Course Details

Course offered Winter 2018

HONORS 221 E: Introduction to Bioengineering Problem Solving: Interplay of Diversity and Ethics (NSc, DIV)

HONORS 221 E: Introduction to Bioengineering Problem Solving: Interplay of Diversity and Ethics (NSc, DIV)

SLN 22202 (View UW registration info »)

Dianne Hendricks (Bioengineering; Human Centered Design & Engineering)
Phone: 206-685-9283
Email: dgh5@uw.edu

Credits: 5
Limit: 25 students

This is a jointly offered course, in part. However, in order to receive Honors credit, you must register for HONORS 221E, not BIOEN 215A. Completion of HONORS 221E will also satisfy the UW bioengineering department's BIOEN 215 course requirement.

If one of the associated sections, HONORS 221 EA-EE, is closed, you may contact the instructor to ask about overloading the section.

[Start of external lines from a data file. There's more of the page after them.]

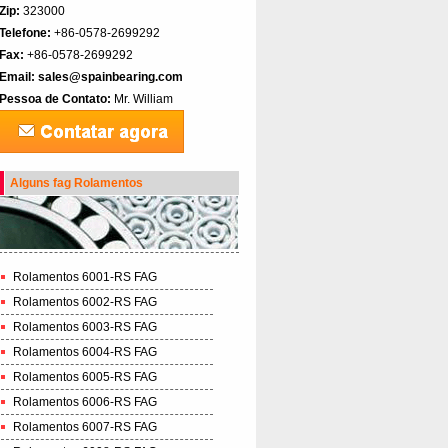
Zip:
323000
Telefone:
+86-0578-2699292
Fax:
+86-0578-2699292
Email:
sales@spainbearing.com
Pessoa de Contato:
Mr. William
Alguns fag Rolamentos
Rolamentos 6001-RS FAG
Rolamentos 6002-RS FAG
Rolamentos 6003-RS FAG
Rolamentos 6004-RS FAG
Rolamentos 6005-RS FAG
Rolamentos 6006-RS FAG
Rolamentos 6007-RS FAG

Her email is: dgh5@uw.edu.

THIS COURSE IS APPROPRIATE FOR STUDENTS WITH SCIENCE AND NON-SCIENCE BACKGROUNDS

This course presents a two-credit add-on to BIOEN 215, a three-credit introductory bioengineering seminar covering creative problem solving techniques, engineering ethics, social constraints, and engineering design process. In addition to attending BIOEN 215 lectures and discussion sections alongside students registered for BIOEN 215A, students registered under the HONORS-prefix will attend an additional two-hour discussion section once a week and complete additional weekly assignments including weekly reading responses and a term paper on a topic of their choice related to the role of diversity/diverse identities in engineering practice.

In the Honors section of this course, we ask students to put their bioengineering knowledge into a social context and reflect on the impact of engineering in society. Through weekly readings and discussions, we will explore the relationships between engineering, ethics, race, gender, disability and sexuality to answer three inter-related questions:
1) How do our cultural ideas about race, gender, disability and sexuality influence engineering knowledge and practice?
2) On the other hand, how does our engineering practice influence our cultural ideas about race, gender, disability and sexuality?
3) How can we use engineering to promote social welfare for all people?